I have searched related issues and read the FAQ documentation but cannot get the expected help.

HAMA-DL-dev commented 1 year ago

I found what is the problem, and it was my mistake. The proposal file's each array was 'str', not <class 'np.array'>. After modify auto-annotation tool and re-made proposal_file.pkl, I succeed training model somewhat.

The next problem is that, when I run command $python tools/train.py configs/{my_configs} --validate, training process stops like below.

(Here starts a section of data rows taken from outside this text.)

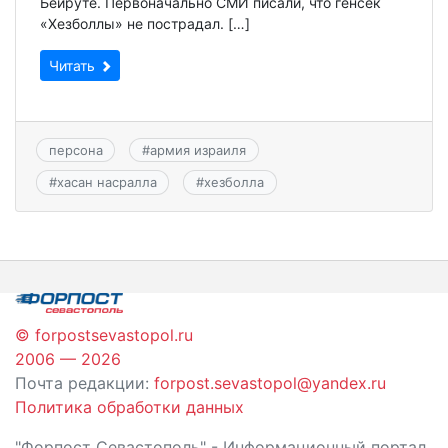
Бейруте. Первоначально СМИ писали, что генсек
«Хезболлы» не пострадал. […]
Читать
персона
#
армия израиля
#
хасан насралла
#
хезболла
© forpostsevastopol.ru
2006 — 2026
Почта редакции:
forpost.sevastopol@yandex.ru
Политика обработки данных
"Форпост Севастополь" - Информационный портал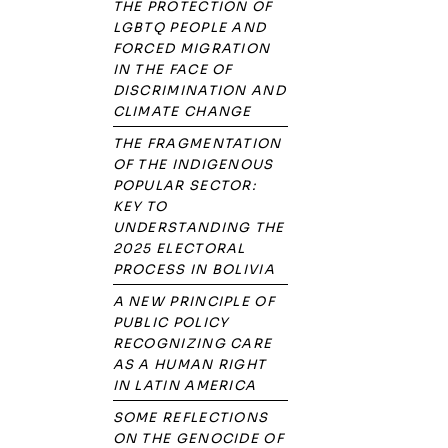
THE PROTECTION OF
LGBTQ PEOPLE AND
FORCED MIGRATION
IN THE FACE OF
DISCRIMINATION AND
CLIMATE CHANGE
THE FRAGMENTATION
OF THE INDIGENOUS
POPULAR SECTOR:
KEY TO
UNDERSTANDING THE
2025 ELECTORAL
PROCESS IN BOLIVIA
A NEW PRINCIPLE OF
PUBLIC POLICY
RECOGNIZING CARE
AS A HUMAN RIGHT
IN LATIN AMERICA
SOME REFLECTIONS
ON THE GENOCIDE OF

I set the variable 'videos_per_gpu = 1', 'workers_per_gpu=4'. Because I find the issue that mmaction2 do not support multi-batch testing for Spatio-temporal detection now. (link)

Anyway, the error message is this.

I didn't set the variable det_score_thr, so I added the variable 'car_det_score_thr'. I paste my latest code for configs and dataset just in case.

code

my_custom_configs.py

"""
model setting from https://github.com/open-mmlab/mmaction2/blob/master/configs/detection/ava/slowfast_kinetics_pretrained_r50_4x16x1_20e_ava_rgb.py

    1. You need to generate frames at a higher fps (24 or 30), but annotate them at 1 fps
    2. For ann_file_train & ann_file_val, you should check the annotations on ur own, each line in the ann file should be: video_id, second_id, bbox [length is 4], action class id, person id
    3. You don't need to generate exclude files.
    4. The label file stores the map from action class id to action class name.
    The proposal file is the detection result of ur dataset organized as a dictionary, the key is 'video_id, second_id', the value is human bounding boxes.

"""

custom_classes=[1,2]
num_classes=len(custom_classes)+1

model = dict(
    type='FastRCNN',
    backbone=dict(
        type='ResNet3dSlowFast',
        pretrained=None,
        resample_rate=8,
        speed_ratio=8,
        channel_ratio=8,
        slow_pathway=dict(
            type='resnet3d',
            depth=50,
            pretrained=None,
            lateral=True,
            conv1_kernel=(1, 7, 7),
            dilations=(1, 1, 1, 1),
            conv1_stride_t=1,
            pool1_stride_t=1,
            inflate=(0, 0, 1, 1),
            spatial_strides=(1, 2, 2, 1)),
        fast_pathway=dict(
            type='resnet3d',
            depth=50,
            pretrained=None,
            lateral=False,
            base_channels=8,
            conv1_kernel=(5, 7, 7),
            conv1_stride_t=1,
            pool1_stride_t=1,
            spatial_strides=(1, 2, 2, 1))),
    roi_head=dict(
        type='AVARoIHead',
        bbox_roi_extractor=dict(
            type='SingleRoIExtractor3D',
            roi_layer_type='RoIAlign',
            output_size=8,
            with_temporal_pool=True),
        bbox_head=dict(
            type='BBoxHeadAVA',
            in_channels=2304,
            num_classes=3,
            multilabel=True,
            dropout_ratio=0.5)),
    train_cfg=dict(
        rcnn=dict(
            assigner=dict(
                type='MaxIoUAssignerAVA',
                pos_iou_thr=0.9,
                neg_iou_thr=0.9,
                min_pos_iou=0.9),
            sampler=dict(
                type='RandomSampler',
                num=1,
                pos_fraction=1,
                neg_pos_ub=-1,
                add_gt_as_proposals=True),
            pos_weight=1.0,
            debug=False)),
    test_cfg=dict(rcnn=dict(action_thr=0.002)))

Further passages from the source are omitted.